/MAPREDUCE - Connect_ETL - 9.13

Connect ETL Data Transformation Language (DTL) Guide

Product type
Software
Portfolio
Integrate
Product family
Connect
Product
Connect > Connect (ETL, Sort, AppMod, Big Data)
Version
9.13
Language
English
Product name
Connect ETL
Title
Connect ETL Data Transformation Language (DTL) Guide
Copyright
2023
First publish date
2003
Last updated
2023-09-11
Published on
2023-09-11T19:01:45.019000

Purpose

To indicate that the job is a MapReduce job, and to define a MapReduce data flow between two tasks.

Format

/MAPREDUCE [flow_definition]

where

flow_definition = FLOW task1 task2

Arguments

task1 the pathname or alias of the first task in the MapReduce flow.
task2 the pathname or alias of the second task in the MapReduce flow.

Location

The option may appear anywhere in the job definition.

Notes

When /MAPREDUCE is specified with no argument, the job is set as a map-only job when running on Hadoop.

When /MAPREDUCE is specified with the FLOW argument, a MapReduce data flow is established automatically between the two tasks at run-time. The MapReduce data flow is established by matching the fully qualified names of an eligible target of the first task with an eligible source of the second task. An eligible source or target is data that is either piped or is a non-lookup file. A MapReduce data flow splits the job between the map side and the reduce side when running on Hadoop.

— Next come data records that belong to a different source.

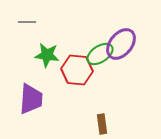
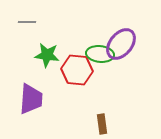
green ellipse: rotated 40 degrees clockwise
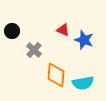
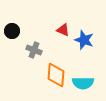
gray cross: rotated 21 degrees counterclockwise
cyan semicircle: rotated 10 degrees clockwise
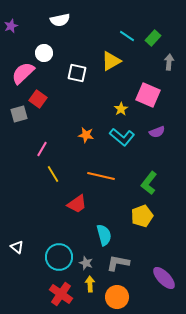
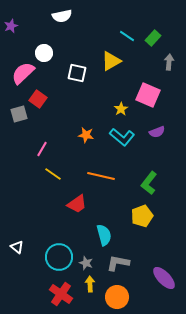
white semicircle: moved 2 px right, 4 px up
yellow line: rotated 24 degrees counterclockwise
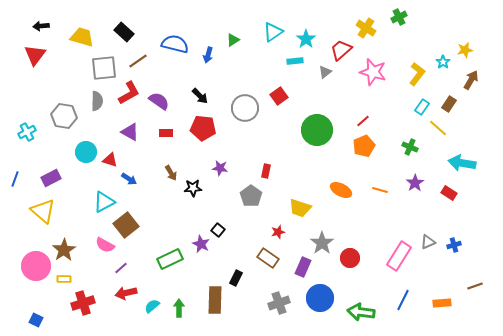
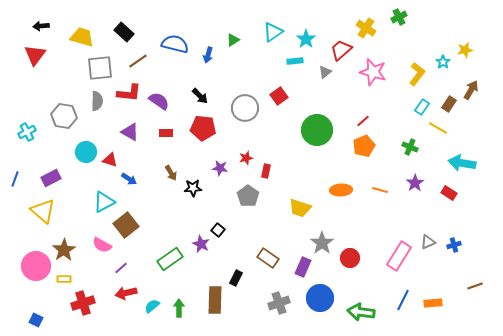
gray square at (104, 68): moved 4 px left
brown arrow at (471, 80): moved 10 px down
red L-shape at (129, 93): rotated 35 degrees clockwise
yellow line at (438, 128): rotated 12 degrees counterclockwise
orange ellipse at (341, 190): rotated 30 degrees counterclockwise
gray pentagon at (251, 196): moved 3 px left
red star at (278, 232): moved 32 px left, 74 px up
pink semicircle at (105, 245): moved 3 px left
green rectangle at (170, 259): rotated 10 degrees counterclockwise
orange rectangle at (442, 303): moved 9 px left
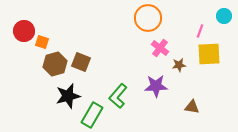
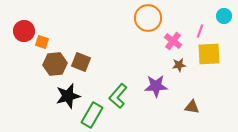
pink cross: moved 13 px right, 7 px up
brown hexagon: rotated 10 degrees clockwise
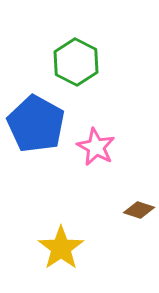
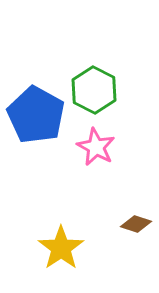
green hexagon: moved 18 px right, 28 px down
blue pentagon: moved 9 px up
brown diamond: moved 3 px left, 14 px down
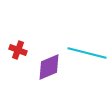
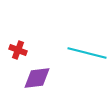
purple diamond: moved 12 px left, 11 px down; rotated 16 degrees clockwise
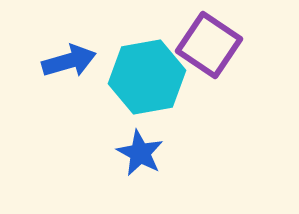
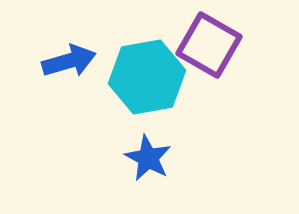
purple square: rotated 4 degrees counterclockwise
blue star: moved 8 px right, 5 px down
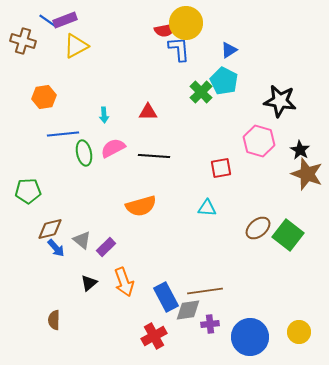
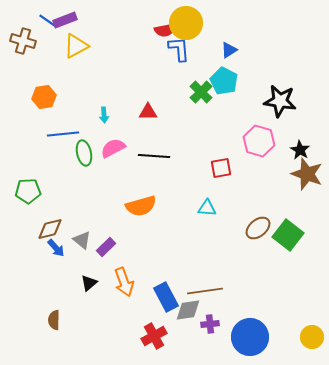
yellow circle at (299, 332): moved 13 px right, 5 px down
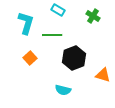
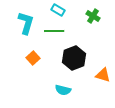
green line: moved 2 px right, 4 px up
orange square: moved 3 px right
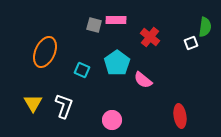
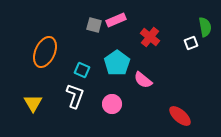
pink rectangle: rotated 24 degrees counterclockwise
green semicircle: rotated 18 degrees counterclockwise
white L-shape: moved 11 px right, 10 px up
red ellipse: rotated 40 degrees counterclockwise
pink circle: moved 16 px up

If a MapReduce data flow can not be created or if either of the tasks specified in the MapReduce flow definition is a custom task, the HMRFLCNC error message is generated.

If more than one possible MapReduce data flow exists, an error message is generated. Consider, for example, the following scenario where task1 has two file outputs and task2 has two file inputs and either flow can be converted to a MapReduce flow:

Example

/MAPREDUCE
This option declares the job as a map only MapReduce job.
/MAPREDUCE FLOW task1 task2

When exactly one data flow exists between the two tasks that can be a MapReduce flow, the MapReduce flow is automatically established between the tasks at run-time.